While the method has not been tested yet in a blind prediction experiment, our results suggest that it can be used to predict near-native structures of membrane-embedded single polypeptide chains, providing TM helix–helix interactions can be predicted from sequence or extracted from experiments. In this study we experimented with the use of single constraints and could identify near native models using energy based selection for membrane proteins with up to 230 residues; for larger proteins, however, multiple constraints are likely to be necessary to obtain accurate models. Such models should prove useful to guide and rationalize future experimental investigations on the many systems for which no high-resolution structural information is yet available.

Materials and Methods

Selection of Long-Range Pairwise Interactions from a Library of TMH Pairs with Known Structure.

A library of 621 interacting transmembrane helical pairs was constructed from 79 high-resolution membrane proteins chains with <90% pairwise sequence identity, taken from the protein database as of April 2007. The boundaries for TM helical segments were taken from the MPtopo database (13). Two helices were considered to interact if 5 or more pairs of Cα atoms were within 8 Å.

Sequence profiles were constructed for all helical pairs in the database by PSI-BLAST (14) with the -j 2 option using the BLOSUM62 substitution with E-value cutoff 10−3 against Uniref90 (uniref) for the whole protein chain sequence and parsing out the specific regions corresponding to the TM helical pairs. To ensure that no templates from homologs were present in the final library, all hits to templates from proteins with a BLAST hit better than E-value 5E−2 to the query sequence were filtered out.

To search the library, a sequence profile is constructed for the query sequence as described above and the specific regions corresponding to transmembrane regions predicted by Octopus (15) are parsed out. In the next step each possible pair of predicted transmembrane helices is compared with the profiles for each pair in the library using a gapless log average profile-profile scoring (16) over a 14-residue sliding window, other window sizes were tried but 14 performed best (data not shown). To compare a helix pair in the library (H1,H2) with a helix pair from the query (h1, h2), H1 is compared with h1 by sliding one window over H1 and one over h1 and calculating the log average profile-profile score for each position of the two windows; the same is done for H2 and h2. Only registers in which all residues in the two 14 residue windows are aligned are considered. The final score for a match is the sum of the best scores from the H1-h1 and H2-h2 comparisons. This procedure gives a score for each possible position of the 4 windows (Fig. S1). Overlaps between the windows were avoided by requiring that the center of the window on h1 be separated by at least 20 residues from the center of the window on h2. Once a match is found, the backbone orientation (i.e., coordinates of the N, Cα and C positions) for the closest point of interaction (closest distance) in the matching windows for the template helices H1 and H2 is copied to the equivalent positions in query helices h1 and h2. By taking the closest point of interaction instead of the residues in the center of the windows, potential helix–helix interaction motifs do not need to be in the middle of the window to be captured.
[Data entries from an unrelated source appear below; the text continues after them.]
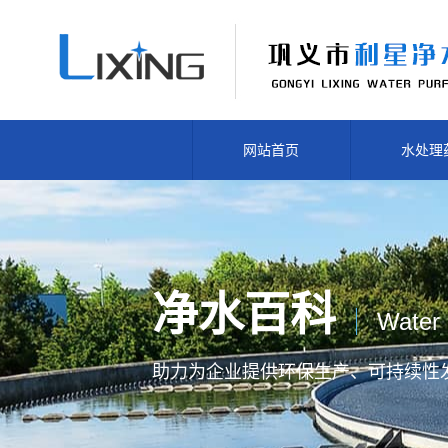
网站首页
水处理
净水百科
Water 
助力为企业提供
环保生产、
可持续性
Long-Range Pairwise Interactions Extracted from Experiments.

The sequence matching technique described above was applied to subsets of template helix pairs preselected based on the experimental data. If experimental data suggest that 2 helices interact via a particular pairwise interaction, the template library of interacting TMH pairs with known structure is searched for local sequences matching that particular interaction. As for the pure “sequence only” search (see above), each selected template is used to constrain the configuration of the 2 helices during folding by fixing the backbone coordinates of the 2 interacting positions to those found in the template. In our study, 2 different experimentally derived pairwise constraints were considered: (i) constraints for pairs of histidines that chelate hemes by providing the 2 axial nitrogens coordinating the FeIII were selected from a library of high-resolution heme-binding protein structures; (ii) constraints for pairs of polar residues involved in salt bridges were derived from a library of interacting TMH pairs interacting via the salt bridge.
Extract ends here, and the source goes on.